## WHAT THE EXERCISE ASKS
Check each line of the entries below for the string "equilibrio"; copy every line where it appears.

_____

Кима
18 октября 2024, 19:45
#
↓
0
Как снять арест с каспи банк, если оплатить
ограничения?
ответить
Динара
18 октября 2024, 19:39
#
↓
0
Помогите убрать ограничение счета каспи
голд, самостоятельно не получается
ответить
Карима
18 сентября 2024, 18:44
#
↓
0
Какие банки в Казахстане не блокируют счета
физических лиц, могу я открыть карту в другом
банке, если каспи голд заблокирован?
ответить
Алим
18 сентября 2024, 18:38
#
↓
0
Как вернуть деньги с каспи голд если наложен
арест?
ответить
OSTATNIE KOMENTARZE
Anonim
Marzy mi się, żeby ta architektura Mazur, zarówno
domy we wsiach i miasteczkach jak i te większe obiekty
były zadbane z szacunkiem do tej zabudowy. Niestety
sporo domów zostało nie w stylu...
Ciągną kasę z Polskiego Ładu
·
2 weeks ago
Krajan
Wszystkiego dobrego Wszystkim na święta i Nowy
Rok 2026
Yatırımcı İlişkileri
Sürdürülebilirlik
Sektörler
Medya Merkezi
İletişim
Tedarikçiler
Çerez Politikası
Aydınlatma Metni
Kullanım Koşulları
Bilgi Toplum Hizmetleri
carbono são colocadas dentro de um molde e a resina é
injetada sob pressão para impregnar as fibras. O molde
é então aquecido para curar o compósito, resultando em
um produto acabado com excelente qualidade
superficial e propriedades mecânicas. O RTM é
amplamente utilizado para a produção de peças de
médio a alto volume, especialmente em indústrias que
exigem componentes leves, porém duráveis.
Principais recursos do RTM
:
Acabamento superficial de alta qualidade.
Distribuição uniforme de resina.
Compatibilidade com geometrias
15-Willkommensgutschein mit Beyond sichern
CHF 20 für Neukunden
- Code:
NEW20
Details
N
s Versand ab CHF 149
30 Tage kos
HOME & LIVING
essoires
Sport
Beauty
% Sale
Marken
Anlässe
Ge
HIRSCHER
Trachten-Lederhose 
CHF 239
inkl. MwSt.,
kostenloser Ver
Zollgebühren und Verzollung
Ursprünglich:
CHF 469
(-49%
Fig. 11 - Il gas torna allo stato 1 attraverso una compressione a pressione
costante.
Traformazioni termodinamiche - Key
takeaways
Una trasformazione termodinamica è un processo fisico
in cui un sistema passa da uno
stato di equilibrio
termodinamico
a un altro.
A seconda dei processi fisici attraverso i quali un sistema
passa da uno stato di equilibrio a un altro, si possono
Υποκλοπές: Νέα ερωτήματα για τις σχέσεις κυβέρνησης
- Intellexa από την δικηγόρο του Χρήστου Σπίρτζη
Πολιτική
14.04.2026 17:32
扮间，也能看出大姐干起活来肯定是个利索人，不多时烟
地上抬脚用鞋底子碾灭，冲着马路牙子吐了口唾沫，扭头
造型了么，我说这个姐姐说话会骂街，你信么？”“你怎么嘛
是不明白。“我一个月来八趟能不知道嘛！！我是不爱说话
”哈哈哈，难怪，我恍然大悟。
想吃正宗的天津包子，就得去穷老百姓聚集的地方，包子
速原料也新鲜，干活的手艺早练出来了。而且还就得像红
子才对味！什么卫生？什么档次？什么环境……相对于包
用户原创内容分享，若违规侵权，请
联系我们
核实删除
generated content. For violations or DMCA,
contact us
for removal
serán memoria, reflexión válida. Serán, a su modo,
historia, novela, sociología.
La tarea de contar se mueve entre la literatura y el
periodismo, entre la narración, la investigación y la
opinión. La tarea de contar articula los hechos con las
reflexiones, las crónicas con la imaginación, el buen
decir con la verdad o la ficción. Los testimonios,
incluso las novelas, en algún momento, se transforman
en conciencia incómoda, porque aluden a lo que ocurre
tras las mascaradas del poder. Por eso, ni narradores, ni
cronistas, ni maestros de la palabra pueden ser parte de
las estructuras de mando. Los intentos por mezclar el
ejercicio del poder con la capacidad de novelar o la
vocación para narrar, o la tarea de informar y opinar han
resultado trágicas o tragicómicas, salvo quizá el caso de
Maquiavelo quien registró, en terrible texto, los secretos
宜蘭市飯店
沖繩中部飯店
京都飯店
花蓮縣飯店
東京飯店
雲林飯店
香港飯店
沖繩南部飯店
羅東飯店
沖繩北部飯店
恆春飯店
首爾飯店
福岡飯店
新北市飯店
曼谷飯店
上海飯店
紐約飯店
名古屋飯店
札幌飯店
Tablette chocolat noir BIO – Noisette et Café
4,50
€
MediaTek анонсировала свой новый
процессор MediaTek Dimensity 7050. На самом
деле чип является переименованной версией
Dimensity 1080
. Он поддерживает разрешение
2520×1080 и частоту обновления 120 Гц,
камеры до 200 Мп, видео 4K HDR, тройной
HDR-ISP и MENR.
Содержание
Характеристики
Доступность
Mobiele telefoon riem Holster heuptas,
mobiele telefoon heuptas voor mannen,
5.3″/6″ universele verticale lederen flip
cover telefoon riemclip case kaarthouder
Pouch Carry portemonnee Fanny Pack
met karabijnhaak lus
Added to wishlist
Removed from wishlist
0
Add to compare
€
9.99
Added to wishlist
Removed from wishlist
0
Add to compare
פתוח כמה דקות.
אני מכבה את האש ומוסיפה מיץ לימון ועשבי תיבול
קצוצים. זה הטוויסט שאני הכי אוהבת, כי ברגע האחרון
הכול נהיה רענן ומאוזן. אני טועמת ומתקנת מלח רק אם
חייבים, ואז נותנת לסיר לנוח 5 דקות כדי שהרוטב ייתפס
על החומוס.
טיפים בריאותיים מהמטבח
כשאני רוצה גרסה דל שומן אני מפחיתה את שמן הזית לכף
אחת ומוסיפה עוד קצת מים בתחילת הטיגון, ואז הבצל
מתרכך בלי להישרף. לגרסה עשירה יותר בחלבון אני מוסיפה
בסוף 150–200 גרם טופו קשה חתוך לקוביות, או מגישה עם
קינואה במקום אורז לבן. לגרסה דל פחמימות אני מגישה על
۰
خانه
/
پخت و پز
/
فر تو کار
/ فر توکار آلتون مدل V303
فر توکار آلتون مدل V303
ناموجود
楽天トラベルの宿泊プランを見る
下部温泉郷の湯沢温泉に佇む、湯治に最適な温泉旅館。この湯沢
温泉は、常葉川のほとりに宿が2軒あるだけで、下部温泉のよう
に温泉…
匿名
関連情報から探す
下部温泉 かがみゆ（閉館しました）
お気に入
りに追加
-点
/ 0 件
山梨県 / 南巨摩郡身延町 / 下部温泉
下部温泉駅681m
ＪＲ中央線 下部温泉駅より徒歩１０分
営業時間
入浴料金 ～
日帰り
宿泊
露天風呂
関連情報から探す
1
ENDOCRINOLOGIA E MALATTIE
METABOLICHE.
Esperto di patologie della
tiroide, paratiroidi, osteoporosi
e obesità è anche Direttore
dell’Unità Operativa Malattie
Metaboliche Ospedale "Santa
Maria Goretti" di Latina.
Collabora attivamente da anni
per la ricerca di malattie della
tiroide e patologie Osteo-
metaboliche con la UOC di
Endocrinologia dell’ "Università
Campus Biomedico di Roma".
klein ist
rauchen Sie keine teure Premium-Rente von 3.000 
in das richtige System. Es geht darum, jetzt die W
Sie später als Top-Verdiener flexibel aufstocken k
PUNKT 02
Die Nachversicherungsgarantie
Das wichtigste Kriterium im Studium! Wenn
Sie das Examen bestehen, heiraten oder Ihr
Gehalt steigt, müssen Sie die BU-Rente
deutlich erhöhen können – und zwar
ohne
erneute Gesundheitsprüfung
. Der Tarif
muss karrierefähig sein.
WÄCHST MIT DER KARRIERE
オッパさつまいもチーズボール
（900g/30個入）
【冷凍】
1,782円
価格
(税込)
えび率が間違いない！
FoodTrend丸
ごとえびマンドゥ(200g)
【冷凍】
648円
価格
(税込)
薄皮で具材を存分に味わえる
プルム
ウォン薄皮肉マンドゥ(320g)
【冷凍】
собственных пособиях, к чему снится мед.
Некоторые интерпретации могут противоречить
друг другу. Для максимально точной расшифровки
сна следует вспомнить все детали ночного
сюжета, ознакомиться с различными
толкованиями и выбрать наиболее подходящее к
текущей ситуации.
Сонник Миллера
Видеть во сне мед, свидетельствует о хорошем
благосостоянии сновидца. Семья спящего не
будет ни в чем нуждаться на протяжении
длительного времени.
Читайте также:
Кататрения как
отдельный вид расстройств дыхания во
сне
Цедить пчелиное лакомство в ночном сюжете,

_____

## RESULT BELOW
stato di equilibrio
passa da uno stato di equilibrio a un altro, si possono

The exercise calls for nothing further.